Bu tedhiş, katliam ve “muharebe” olaylarının artık neredeyse “normalleştiği” görülüyor. Bunların yanı sıra, Mahşerin Dört Atlısı da dünyada kol gezmekte. Yani, eski bir deyişle 32 kısım tekmili birden “tefrika halinde” sürüp giden bir Dünya Savaşı’ndan söz edilebilir. Ya da, daha yenilikçiyseniz,  bir Dünya Savaşı “Mini Dizisi”nden.

Kuşbakışı bir göz atalım: Türkiye’nin güney komşusu Suriye 3 küsur yıllık iç savaş cehenneminde 220 binin üzerinde insan kaybetti, nüfusunun yarısı yerini yurdunu terketti. Ülke, sağlık ve eğitim sistemleri, moral ve değer sistemleri, tarihi, kültürü, ekonomisi ve tüm kurumları ile tam bir çöküş halinde. En azından bir neslin mahvolduğu kesin. Yeryüzünün, üzerinde hâlâ yaşanan en eski kentlerinden biri olan Halep’ten hükümet güçleri ile muhalif gruplar arasında korkunç çatışma ve ölüm haberleri peş peşe gelmekte.

Kobane’den sonra Tel Abyad’ın da IŞİD’e (DAEŞ) kaptırılmaması ve bu sayede Suriye Kürtlerinin bölgede güç, moral ve prestijlerinin artması olasılığı üzerine Türk Silahlı Kuvvetleri’nin sınıra asker-silah yığınağı yapması ve Suriye’ye “olası” müdahalesi tartışılıyor. Bununsa Kürt, Türk, Arap ve diğer binbir millet için büyük tehlikeler (“geri dönüşü olmayan yol”, sonsuz çatışma ortamı, uluslararası suç vb.) barındırdığı konusunda önde gelen analistlerin pek çok yorumları oldu.

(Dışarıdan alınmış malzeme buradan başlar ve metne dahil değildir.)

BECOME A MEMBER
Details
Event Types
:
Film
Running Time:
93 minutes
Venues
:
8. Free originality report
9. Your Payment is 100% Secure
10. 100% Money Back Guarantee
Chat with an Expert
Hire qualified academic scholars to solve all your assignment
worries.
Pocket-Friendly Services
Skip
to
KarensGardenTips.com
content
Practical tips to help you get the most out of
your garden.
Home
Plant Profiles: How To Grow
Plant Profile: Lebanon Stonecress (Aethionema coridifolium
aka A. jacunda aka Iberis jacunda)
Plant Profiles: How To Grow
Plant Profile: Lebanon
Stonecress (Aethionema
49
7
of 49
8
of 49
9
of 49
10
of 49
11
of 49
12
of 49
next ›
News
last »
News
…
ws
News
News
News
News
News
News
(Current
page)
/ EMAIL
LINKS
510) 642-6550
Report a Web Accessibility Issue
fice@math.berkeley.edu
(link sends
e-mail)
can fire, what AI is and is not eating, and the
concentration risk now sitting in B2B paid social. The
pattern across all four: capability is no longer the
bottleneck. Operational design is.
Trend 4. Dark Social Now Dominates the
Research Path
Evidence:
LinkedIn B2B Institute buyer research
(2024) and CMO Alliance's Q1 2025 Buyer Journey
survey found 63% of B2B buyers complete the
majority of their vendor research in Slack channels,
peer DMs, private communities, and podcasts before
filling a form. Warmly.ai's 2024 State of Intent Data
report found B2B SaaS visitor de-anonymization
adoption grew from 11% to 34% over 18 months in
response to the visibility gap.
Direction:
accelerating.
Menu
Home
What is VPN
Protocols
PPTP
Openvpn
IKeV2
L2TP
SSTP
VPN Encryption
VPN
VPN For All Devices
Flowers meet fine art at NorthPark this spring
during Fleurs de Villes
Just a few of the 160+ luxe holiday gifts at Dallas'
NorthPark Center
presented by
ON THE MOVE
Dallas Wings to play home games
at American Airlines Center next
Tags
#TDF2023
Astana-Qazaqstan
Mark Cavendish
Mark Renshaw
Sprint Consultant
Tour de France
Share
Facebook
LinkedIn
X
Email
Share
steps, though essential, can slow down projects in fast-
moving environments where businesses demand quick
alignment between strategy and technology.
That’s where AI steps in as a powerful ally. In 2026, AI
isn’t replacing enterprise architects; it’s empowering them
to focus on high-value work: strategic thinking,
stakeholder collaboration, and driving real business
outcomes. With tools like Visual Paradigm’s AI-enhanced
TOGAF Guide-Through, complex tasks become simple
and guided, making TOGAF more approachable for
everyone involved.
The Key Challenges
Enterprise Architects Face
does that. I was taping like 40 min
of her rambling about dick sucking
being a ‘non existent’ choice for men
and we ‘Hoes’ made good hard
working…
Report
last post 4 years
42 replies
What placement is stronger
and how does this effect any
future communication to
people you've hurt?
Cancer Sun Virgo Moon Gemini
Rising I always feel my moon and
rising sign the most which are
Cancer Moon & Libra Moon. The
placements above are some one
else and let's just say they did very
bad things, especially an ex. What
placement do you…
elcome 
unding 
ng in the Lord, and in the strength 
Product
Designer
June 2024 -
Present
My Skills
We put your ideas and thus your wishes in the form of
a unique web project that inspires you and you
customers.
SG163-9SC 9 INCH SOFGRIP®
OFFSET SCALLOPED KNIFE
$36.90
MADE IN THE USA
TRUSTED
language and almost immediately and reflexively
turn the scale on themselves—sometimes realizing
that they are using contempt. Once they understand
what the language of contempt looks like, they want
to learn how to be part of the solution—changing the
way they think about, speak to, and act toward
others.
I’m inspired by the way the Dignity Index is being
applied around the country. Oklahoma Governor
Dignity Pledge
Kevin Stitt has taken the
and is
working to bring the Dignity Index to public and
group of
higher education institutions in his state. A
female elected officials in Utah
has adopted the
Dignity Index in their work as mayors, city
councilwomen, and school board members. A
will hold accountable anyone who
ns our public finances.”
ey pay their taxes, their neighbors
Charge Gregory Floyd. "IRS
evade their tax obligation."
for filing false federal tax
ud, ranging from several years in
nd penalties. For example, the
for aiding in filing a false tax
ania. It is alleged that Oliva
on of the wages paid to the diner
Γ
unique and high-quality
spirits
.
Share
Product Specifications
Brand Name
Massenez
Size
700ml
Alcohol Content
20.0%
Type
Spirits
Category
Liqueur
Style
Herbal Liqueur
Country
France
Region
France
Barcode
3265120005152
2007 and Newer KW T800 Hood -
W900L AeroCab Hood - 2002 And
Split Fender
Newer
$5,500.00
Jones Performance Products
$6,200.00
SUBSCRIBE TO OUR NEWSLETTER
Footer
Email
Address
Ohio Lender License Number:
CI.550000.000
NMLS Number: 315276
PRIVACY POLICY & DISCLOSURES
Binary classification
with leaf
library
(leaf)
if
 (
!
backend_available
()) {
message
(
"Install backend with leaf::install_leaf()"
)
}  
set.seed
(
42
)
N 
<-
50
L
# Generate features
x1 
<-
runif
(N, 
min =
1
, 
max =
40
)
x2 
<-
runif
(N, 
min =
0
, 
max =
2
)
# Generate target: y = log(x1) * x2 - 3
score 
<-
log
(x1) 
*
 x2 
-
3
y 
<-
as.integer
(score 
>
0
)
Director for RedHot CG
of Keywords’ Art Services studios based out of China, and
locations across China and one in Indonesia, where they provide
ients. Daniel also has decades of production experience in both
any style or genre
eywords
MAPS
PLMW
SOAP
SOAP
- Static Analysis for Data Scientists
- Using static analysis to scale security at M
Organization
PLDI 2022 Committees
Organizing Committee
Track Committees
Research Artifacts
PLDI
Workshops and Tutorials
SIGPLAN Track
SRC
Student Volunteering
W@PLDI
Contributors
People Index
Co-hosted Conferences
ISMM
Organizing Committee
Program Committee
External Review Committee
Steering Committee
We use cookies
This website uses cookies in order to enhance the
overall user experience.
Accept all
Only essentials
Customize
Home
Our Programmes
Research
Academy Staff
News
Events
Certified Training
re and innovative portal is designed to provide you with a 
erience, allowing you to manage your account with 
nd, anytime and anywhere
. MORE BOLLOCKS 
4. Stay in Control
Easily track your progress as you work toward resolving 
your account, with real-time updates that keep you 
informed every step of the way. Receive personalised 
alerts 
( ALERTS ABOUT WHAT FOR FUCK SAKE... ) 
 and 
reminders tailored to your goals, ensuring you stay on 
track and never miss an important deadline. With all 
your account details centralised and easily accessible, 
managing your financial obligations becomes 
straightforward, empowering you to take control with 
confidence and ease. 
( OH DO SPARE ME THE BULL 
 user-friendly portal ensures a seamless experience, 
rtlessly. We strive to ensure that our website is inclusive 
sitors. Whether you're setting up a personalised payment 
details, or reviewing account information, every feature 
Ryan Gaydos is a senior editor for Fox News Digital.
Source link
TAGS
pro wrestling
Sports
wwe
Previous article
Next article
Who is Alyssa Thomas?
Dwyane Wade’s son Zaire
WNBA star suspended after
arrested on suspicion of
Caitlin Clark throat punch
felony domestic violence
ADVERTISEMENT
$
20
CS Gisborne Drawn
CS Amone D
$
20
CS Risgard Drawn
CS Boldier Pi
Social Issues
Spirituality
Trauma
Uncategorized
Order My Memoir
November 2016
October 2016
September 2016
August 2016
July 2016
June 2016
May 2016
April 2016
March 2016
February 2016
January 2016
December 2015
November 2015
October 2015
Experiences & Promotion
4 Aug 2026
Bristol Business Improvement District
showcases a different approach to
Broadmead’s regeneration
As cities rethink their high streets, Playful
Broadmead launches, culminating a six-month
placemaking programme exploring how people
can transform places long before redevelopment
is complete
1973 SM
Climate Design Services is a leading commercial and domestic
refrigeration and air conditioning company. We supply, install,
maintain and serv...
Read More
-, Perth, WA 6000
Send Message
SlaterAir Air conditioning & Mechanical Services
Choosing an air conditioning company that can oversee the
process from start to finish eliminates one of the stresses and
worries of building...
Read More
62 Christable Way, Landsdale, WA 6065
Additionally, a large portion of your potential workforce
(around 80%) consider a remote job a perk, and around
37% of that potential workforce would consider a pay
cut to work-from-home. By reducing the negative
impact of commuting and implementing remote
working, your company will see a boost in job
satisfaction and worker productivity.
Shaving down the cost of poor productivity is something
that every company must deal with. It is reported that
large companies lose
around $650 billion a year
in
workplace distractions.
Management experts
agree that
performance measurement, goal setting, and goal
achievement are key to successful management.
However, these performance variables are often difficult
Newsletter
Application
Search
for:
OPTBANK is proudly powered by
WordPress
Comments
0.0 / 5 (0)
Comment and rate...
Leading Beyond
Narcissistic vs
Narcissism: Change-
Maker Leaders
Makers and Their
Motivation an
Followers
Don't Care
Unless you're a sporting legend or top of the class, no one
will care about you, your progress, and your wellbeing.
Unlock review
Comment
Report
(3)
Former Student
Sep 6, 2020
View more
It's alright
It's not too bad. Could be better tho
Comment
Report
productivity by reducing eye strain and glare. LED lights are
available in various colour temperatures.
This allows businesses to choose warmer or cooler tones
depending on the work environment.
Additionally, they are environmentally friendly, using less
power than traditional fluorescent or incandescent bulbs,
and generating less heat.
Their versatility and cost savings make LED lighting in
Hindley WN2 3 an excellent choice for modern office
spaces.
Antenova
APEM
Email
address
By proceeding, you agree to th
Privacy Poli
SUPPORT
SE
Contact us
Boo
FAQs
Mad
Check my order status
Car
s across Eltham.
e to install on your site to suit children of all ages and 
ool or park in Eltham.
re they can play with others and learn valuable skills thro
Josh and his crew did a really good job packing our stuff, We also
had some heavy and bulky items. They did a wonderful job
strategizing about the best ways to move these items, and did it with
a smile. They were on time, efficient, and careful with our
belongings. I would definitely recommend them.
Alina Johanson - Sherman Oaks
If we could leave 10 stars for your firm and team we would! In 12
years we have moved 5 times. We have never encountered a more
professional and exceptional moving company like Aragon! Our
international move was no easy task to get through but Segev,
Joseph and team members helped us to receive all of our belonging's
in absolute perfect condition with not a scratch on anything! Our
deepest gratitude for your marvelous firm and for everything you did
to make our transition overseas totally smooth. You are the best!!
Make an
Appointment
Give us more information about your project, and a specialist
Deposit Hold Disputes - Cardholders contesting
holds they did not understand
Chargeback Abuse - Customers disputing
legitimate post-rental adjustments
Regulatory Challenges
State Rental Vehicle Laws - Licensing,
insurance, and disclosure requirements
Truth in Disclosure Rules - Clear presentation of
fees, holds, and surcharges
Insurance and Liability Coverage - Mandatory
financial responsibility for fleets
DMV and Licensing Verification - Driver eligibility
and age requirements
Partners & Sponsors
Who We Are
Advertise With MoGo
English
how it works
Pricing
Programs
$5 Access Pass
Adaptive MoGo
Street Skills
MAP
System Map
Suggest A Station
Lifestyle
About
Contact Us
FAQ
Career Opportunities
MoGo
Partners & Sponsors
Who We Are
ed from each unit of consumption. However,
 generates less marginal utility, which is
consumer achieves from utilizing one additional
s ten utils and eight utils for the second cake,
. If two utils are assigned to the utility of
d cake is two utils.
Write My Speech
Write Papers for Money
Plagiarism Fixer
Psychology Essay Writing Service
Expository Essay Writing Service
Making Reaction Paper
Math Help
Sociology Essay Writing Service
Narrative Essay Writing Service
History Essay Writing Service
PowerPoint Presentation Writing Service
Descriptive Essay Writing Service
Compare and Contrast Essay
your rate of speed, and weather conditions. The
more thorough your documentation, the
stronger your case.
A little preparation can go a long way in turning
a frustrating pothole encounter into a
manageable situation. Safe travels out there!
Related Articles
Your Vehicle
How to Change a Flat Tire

Biz yalnızca Noam Chomsky’nin yorumuna kulak verelim:
“Böyle bir operasyon, gerçekleştirilmesi durumunda IŞİD’in vahşi güçlerine karşı hayatlarını korumak için savaşan Rojava halklarına çok ciddi zararlar verecektir[...] Böyle bir hareketin ileride Türkiye’ye ne kadar zarar vereceğini kestirmek güç [...]
“Suriye’ye böyle bir operasyon yapmak suç teşkil eden bir girişim olur. Operasyon yapılırsa, umarım tüm dünya tarafından lanetlenir.” (Rudaw, 5 Temmuz 2015)

Öte yandan, en yoksul Arap ülkesi olan Yemen’de ABD ve Mısır destekli Suudi bombardımanları, karadan ve denizden ablukası ile İran destekli Husi’lerin gıda ambargosu arasında sıkışan sivil nüfusun yüzde 80’i, yani 19 milyon insan, büyük bir kıtlığın, yani açlık ve susuzluktan kırılmanın eşiğinde. Ayrıca Aden, çok yakında dünyanın suyu biten ilk başkenti “unvanına” sahip olabilir.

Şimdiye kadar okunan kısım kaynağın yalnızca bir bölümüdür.